Ein hoher Organisationsgrad der Angestellten innerhalb eines Betriebs, so heißt es in der Studie, befördert zudem nicht nur betriebliche Mitbestimmung, sondern garantiert den Beschäftigten Jobsicherheit und die Einhaltung der vorgeschrieben Arbeitszeiten. Zudem sorgen BetriebsrätInnen dafür, dass Beschäftigte über ihre Rechte aufgeklärt werden oder vermitteln im Konfliktfall. Immer wichtiger wird hierbei auch die Möglichkeit für Beschäftigte, sich beruflich fortzubilden und ihr Recht auf Weiterbildung geltend zu machen. Allgemeine lasse sich somit sagen, dass jene Unternehmen, die auch den Stimmen der Angestellten genügend Raum geben, laut Studie im Schnitt eine qualitativ höherwertiges Arbeitsumfeld aufweisen.

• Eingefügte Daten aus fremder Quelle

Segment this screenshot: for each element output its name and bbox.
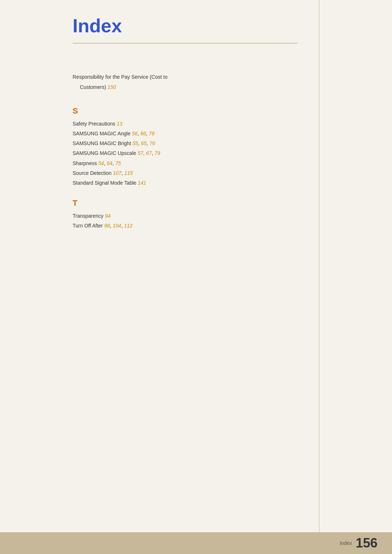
page-numbers: 54 <box>98 160 104 166</box>
page-numbers: 79 <box>155 150 160 156</box>
entry-text: , <box>110 223 113 229</box>
list-item: Turn Off After 98, 104, 112 <box>73 221 298 230</box>
page-numbers: 78 <box>149 131 155 136</box>
list-item: Transparency 94 <box>73 212 298 221</box>
entry-text: Standard Signal Mode Table <box>73 180 138 186</box>
page-container: Index Responsibility for the Pay Service… <box>0 0 392 554</box>
page-numbers: 107 <box>113 170 121 176</box>
footer-page-number: 156 <box>356 535 377 551</box>
t-section: T Transparency 94 Turn Off After 98, 104… <box>73 198 298 230</box>
section-letter-t: T <box>73 198 298 208</box>
page-numbers: 75 <box>115 160 121 166</box>
list-item: SAMSUNG MAGIC Bright 55, 65, 76 <box>73 139 298 148</box>
page-numbers: 64 <box>107 160 113 166</box>
entry-text: Customers) <box>80 84 107 90</box>
footer: Index 156 <box>0 532 392 554</box>
entry-text: Sharpness <box>73 160 98 166</box>
page-numbers: 104 <box>113 223 121 229</box>
entry-text: SAMSUNG MAGIC Bright <box>73 140 132 146</box>
title-divider <box>73 43 298 44</box>
entry-text: SAMSUNG MAGIC Angle <box>73 131 132 136</box>
page-title: Index <box>73 15 298 37</box>
page-numbers: 13 <box>117 121 122 127</box>
entry-text: , <box>113 160 115 166</box>
entry-text: Source Detection <box>73 170 113 176</box>
vertical-divider <box>319 0 319 532</box>
list-item: Standard Signal Mode Table 141 <box>73 178 298 188</box>
entry-text: , <box>152 150 155 156</box>
entry-text: , <box>138 131 140 136</box>
page-numbers: 76 <box>150 140 155 146</box>
page-numbers: 65 <box>141 140 147 146</box>
intro-section: Responsibility for the Pay Service (Cost… <box>73 73 298 91</box>
list-item: Safety Precautions 13 <box>73 119 298 128</box>
page-numbers: 115 <box>124 170 132 176</box>
page-numbers: 98 <box>104 223 110 229</box>
list-item: Source Detection 107, 115 <box>73 169 298 178</box>
list-item: SAMSUNG MAGIC Angle 56, 66, 78 <box>73 129 298 138</box>
entry-text: Safety Precautions <box>73 121 117 127</box>
entry-text: , <box>147 140 150 146</box>
entry-text: Transparency <box>73 213 105 219</box>
page-numbers: 150 <box>107 84 116 90</box>
list-item: Sharpness 54, 64, 75 <box>73 159 298 168</box>
entry-text: , <box>146 131 149 136</box>
page-numbers: 112 <box>124 223 132 229</box>
page-numbers: 94 <box>105 213 111 219</box>
page-numbers: 66 <box>140 131 146 136</box>
s-section: S Safety Precautions 13 SAMSUNG MAGIC An… <box>73 106 298 188</box>
footer-label: Index <box>340 540 352 546</box>
entry-text: SAMSUNG MAGIC Upscale <box>73 150 138 156</box>
page-numbers: 55 <box>132 140 138 146</box>
entry-text: Turn Off After <box>73 223 104 229</box>
page-numbers: 57 <box>138 150 143 156</box>
entry-text: Responsibility for the Pay Service (Cost… <box>73 74 167 80</box>
list-item: Customers) 150 <box>73 83 298 92</box>
section-letter-s: S <box>73 106 298 116</box>
page-numbers: 67 <box>146 150 152 156</box>
list-item: Responsibility for the Pay Service (Cost… <box>73 73 298 82</box>
content-area: Index Responsibility for the Pay Service… <box>0 0 319 532</box>
entry-text: , <box>121 223 124 229</box>
list-item: SAMSUNG MAGIC Upscale 57, 67, 79 <box>73 149 298 158</box>
page-numbers: 141 <box>138 180 146 186</box>
page-numbers: 56 <box>132 131 138 136</box>
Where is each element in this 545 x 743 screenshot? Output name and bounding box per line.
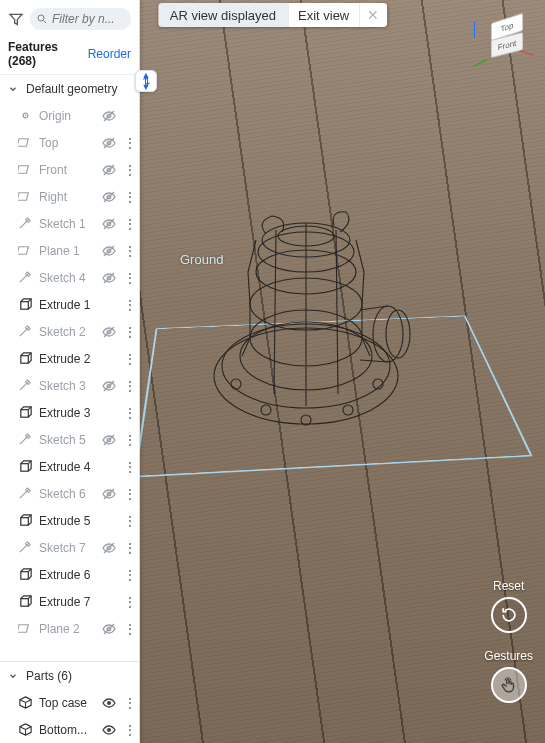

Gegen Diskriminierung am Arbeitsplatz
Zunehmend kümmern sich ArbeitnehmerInnenvertreterInnen auch um das Thema Diskriminierung am Arbeitsplatz. Laut einer im OECD-Bericht zitierten Eurobarometer-Studie aus dem Jahr 2015 erfuhren ein Fünftel der in der EU Beschäftigten in den vergangenen zwölf Monaten Diskriminierung am Arbeitsplatz. Meist handelte es sich dabei um Formen sexueller oder rassistischer Diskriminierung. Eine/r von acht ArbeitnehmerInnen gab an, in den vergangenen zwölf Monaten Beschimpfungen erlebt zu haben, zwei Prozent gaben sogar an, Opfer physischer Gewalt geworden zu sein. Auch hier könne ein Betriebsrat helfen: In der Studie angeführte Daten zeigen, dass jene Betriebe mit mehr betrieblicher Mitbestimmung auch weniger Fälle von Diskriminierung und Übergriffen am Arbeitsplatz zählen.
Auch wenn Gewerkschaften, Kollektivverträge und betriebliche Mitbestimmung zusehends unter Beschuss geraten und trotz der neuen Herausforderungen, die der Wandel der Arbeitswelt mit sich bringt, bleiben diese die zentralen Instrumente, um einen inklusiven und gerechten Arbeitsmarkt zu garantieren. So resümieren die OECD-AutorInnen: Eine Stärkung der Gewerkschaften und eine Ausweitung tariflicher Bindungen könne beiden Seiten helfen, die neuen wirtschaftlichen und sozialen Herausforderungen zu meistern. Dazu muss die Zusammenarbeit zwischen ArbeitnehmerInnen und ArbeitgeberInnen in den OECD-Ländern zukünftig jedoch wieder mehr forciert werden. Einer sich ausweitenden Lohnschere, Arbeitsplatzunsicherheit und der Transformation der Arbeitswelt durch Globalisierung und Automatisierung könne nur mittels gegenseitiger Kooperation adäquat begegnet werden.